#### RECORDS PROVIDED

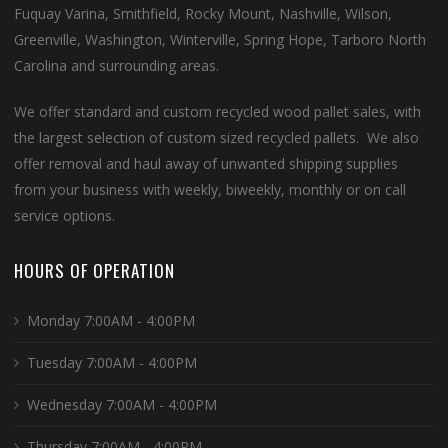
Fuquay Varina, Smithfield, Rocky Mount, Nashville, Wilson,
Greenville, Washington, Winterville, Spring Hope, Tarboro North
Carolina and surrounding areas.
We offer standard and custom recycled wood pallet sales, with
the largest selection of custom sized recycled pallets. We also
offer removal and haul away of unwanted shipping supplies
from your business with weekly, biweekly, monthly or on call
service options.
HOURS OF OPERATION
Monday 7:00AM - 4:00PM
Tuesday 7:00AM - 4:00PM
Wednesday 7:00AM - 4:00PM
Thursday 7:00AM - 4:00PM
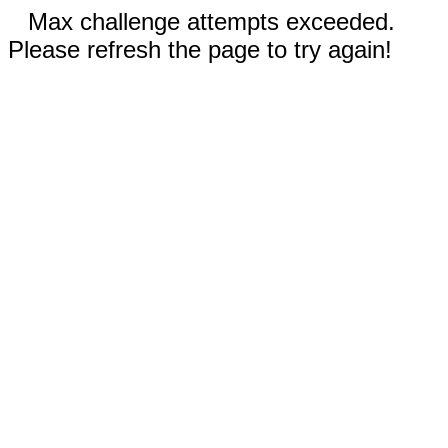
Max challenge attempts exceeded.
Please refresh the page to try again!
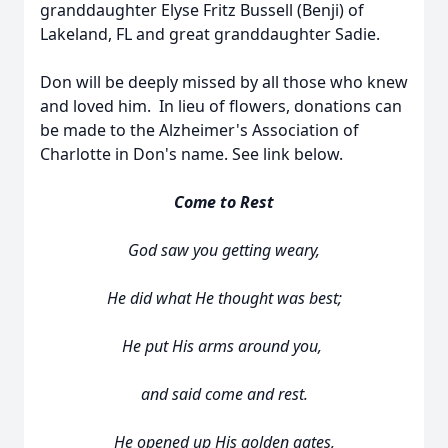
granddaughter Elyse Fritz Bussell (Benji) of
Lakeland, FL and great granddaughter Sadie.
Don will be deeply missed by all those who knew
and loved him. In lieu of flowers, donations can
be made to the Alzheimer's Association of
Charlotte in Don's name. See link below.
Come to Rest
God saw you getting weary,
He did what He thought was best;
He put His arms around you,
and said come and rest.
He opened up His golden gates,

########

Nothing but the lines from the first line of the data through the line with "offer removal and" belongs in the answer, copied exactly and without pictures.

Fuquay Varina, Smithfield, Rocky Mount, Nashville, Wilson,
Greenville, Washington, Winterville, Spring Hope, Tarboro North
Carolina and surrounding areas.
We offer standard and custom recycled wood pallet sales, with
the largest selection of custom sized recycled pallets. We also
offer removal and haul away of unwanted shipping supplies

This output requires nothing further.